(Stored data entries)
######

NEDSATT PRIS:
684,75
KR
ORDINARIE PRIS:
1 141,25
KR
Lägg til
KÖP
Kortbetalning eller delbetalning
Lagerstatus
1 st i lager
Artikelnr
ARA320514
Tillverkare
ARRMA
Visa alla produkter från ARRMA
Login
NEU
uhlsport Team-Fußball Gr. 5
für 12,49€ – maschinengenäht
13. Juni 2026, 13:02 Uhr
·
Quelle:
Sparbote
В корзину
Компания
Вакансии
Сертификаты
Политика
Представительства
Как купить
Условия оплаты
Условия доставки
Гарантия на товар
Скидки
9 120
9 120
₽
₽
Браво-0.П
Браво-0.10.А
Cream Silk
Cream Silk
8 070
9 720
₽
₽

######

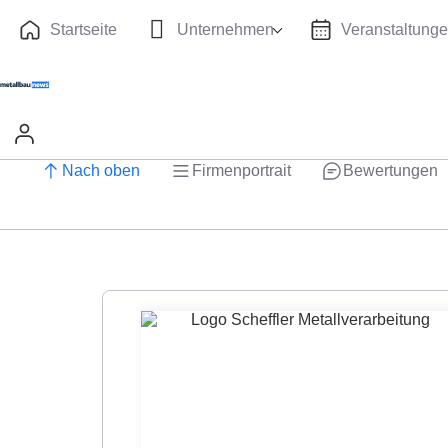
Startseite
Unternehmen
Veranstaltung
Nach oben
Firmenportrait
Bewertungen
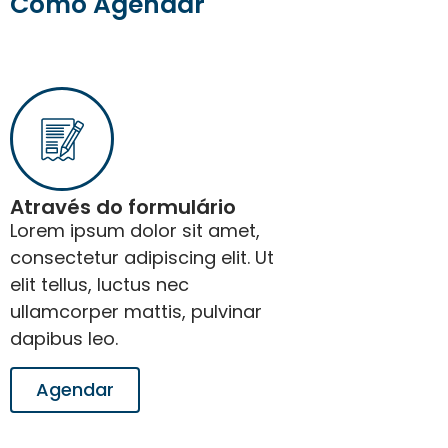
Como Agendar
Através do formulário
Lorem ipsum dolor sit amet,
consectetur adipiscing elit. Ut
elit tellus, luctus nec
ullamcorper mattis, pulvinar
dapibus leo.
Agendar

######

● WHAT TO WORK ON
Look through the records and copy down every line that holds "ARRMA".

● EXERCISE ANSWER
ARRMA
Visa alla produkter från ARRMA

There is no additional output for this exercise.